To solve the problem of endogeneity in the model, we established the average level of social capital of a district as the instrumental variable and applied the two-stage least squares (2SLS) method. We found that social capital significantly improved residents’ mental health. Specifically, cognitive social capital, measured as social trust and social help, had a significant positive impact on individuals’ mental health. However, the impact of structural social capital on mental health varied across different dimensions. Social networks, measured by gifting expenditure, had a significant impact on individuals’ mental health, but social participation had no significant impact. We checked that these results were robust by using additional variables and alternative samples. These findings have policy and intervention implications. Social capital can be used as one of the tools to improve residents’ mental health. Specifically, community health policies should pay more attention to improving cognitive social capital, and encourage residents to establish mutual aid organizations, such as women’s federations, elderly associations, volunteer associations, etc. In addition, it is necessary to enhance the interaction between community residents, families, residents and village (neighborhood) committee cadres, for example, family fellowship activities, and meetings between civil servants and residents, to improve residents’ sense of trust and mutual help. For structural social capital, community policies should be biased towards family cultural guidance and community infrastructure construction to encourage individuals to expand social networks reasonably.
Another main contribution of this study is that we found heterogeneity in the impact of social capital on individual mental health by urbanicity, gender, age, and geographic location, which indicates that different health promotion policies should be implemented for different groups. For almost all groups, mental health is significantly and positively affected by social capital, which indicates that social capital can be used as an effective tool to improve the mental health of different groups based on subdimensions of social capital and group characteristics.

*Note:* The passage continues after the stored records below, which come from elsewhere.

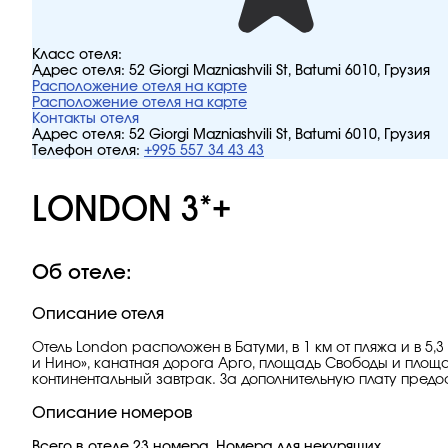
Класс отеля:
Адрес отеля:
52 Giorgi Mazniashvili St, Batumi 6010, Грузия
Расположение отеля на карте
Расположение отеля на карте
Контакты отеля
Адрес отеля:
52 Giorgi Mazniashvili St, Batumi 6010, Грузия
Телефон отеля:
+995 557 34 43 43
LONDON 3*+
Об отеле:
Описание отеля
Отель London расположен в Батуми, в 1 км от пляжа и в 5
и Нино», канатная дорога Арго, площадь Свободы и площад
континентальный завтрак. За дополнительную плату пред
Описание номеров
Всего в отеле 23 номера. Номера для некурящих.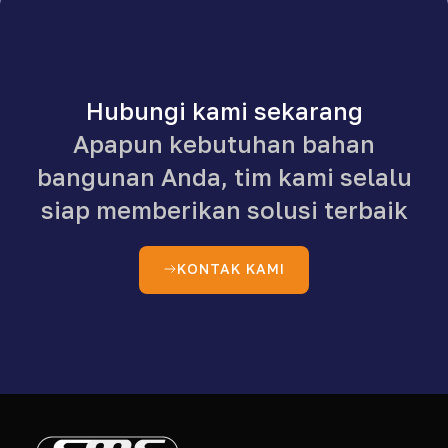
Hubungi kami sekarang
Apapun kebutuhan bahan
bangunan Anda, tim kami selalu
siap memberikan solusi terbaik
KONTAK KAMI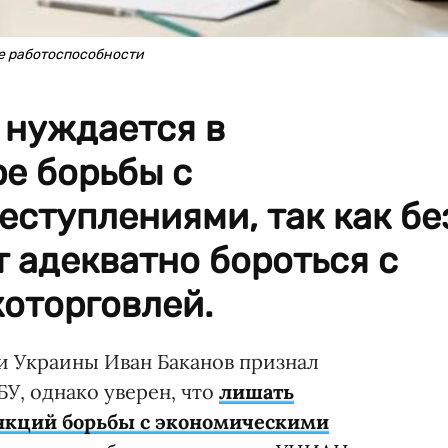
ее работоспособности
 нуждается в
е борьбы с
ступлениями, так как бе
т адекватно бороться с
оторговлей.
и Украины Иван Баканов признал
, однако уверен, что
лишать
ункций борьбы с экономическими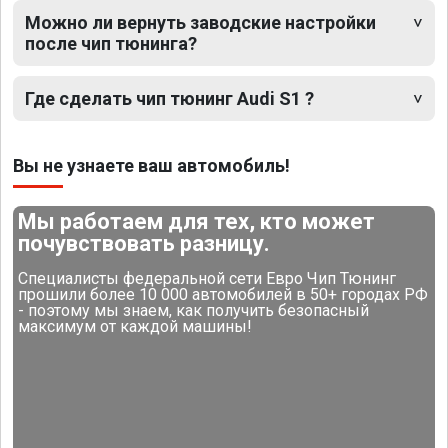
Можно ли вернуть заводские настройки
после чип тюнинга?
Где сделать чип тюнинг Audi S1 ?
Вы не узнаете ваш автомобиль!
Мы работаем для тех, кто может
почувствовать разницу.
Специалисты федеральной сети Евро Чип Тюнинг
прошили более 10 000 автомобилей в 50+ городах РФ
- поэтому мы знаем, как получить безопасный
максимум от каждой машины!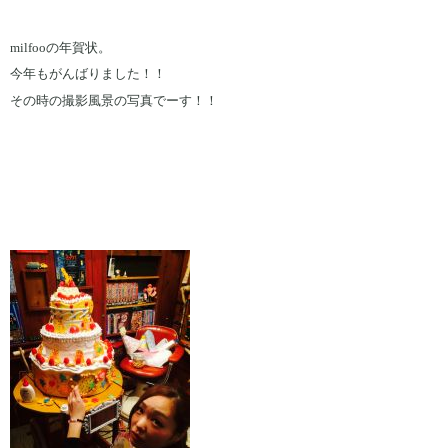
milfooの年賀状。
今年もがんばりました！！
その時の撮影風景の写真でーす！！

In addition, we also found that gender, age, education, marital status, alcoholism, exercise, family size, family per capita income, and cooking fuel had significantly positive effects on individuals’ mental health, while medical expenditure, smoking, and reading had opposite significant impacts. These findings suggest that individual and family-based mental health promotion policies are still necessary. Mental health monitoring and guarantee policies for women, young people, unmarried people, people with a low education level, and people with physical limitations need to be strengthened. Meanwhile, through the promotion of culture and a community environment, policies can guide residents to form good living habits, gradually transferring the functions of mutual assistance and belonging from the family to the community.
There are some open problems following this study. First, following Arezzo et al. [
62], Fiorillo [
25], Phyllis [
57], Fang [
38], Sun and Lu [
14], and Kilian et al. [
30], we used cross-sectional data for causal inference. See, for example, Reichenheim et al. [
63], for the conditions for causal inference with cross-sectional data. Indeed, at least one theoretical analysis for causal inference with cross-sectional data is important in future research. Second, this research mainly studied the existence of the impact of social capital on mental health, and introducing intermediary variables and regulatory variables to analyze the paths will be an important direction in future research.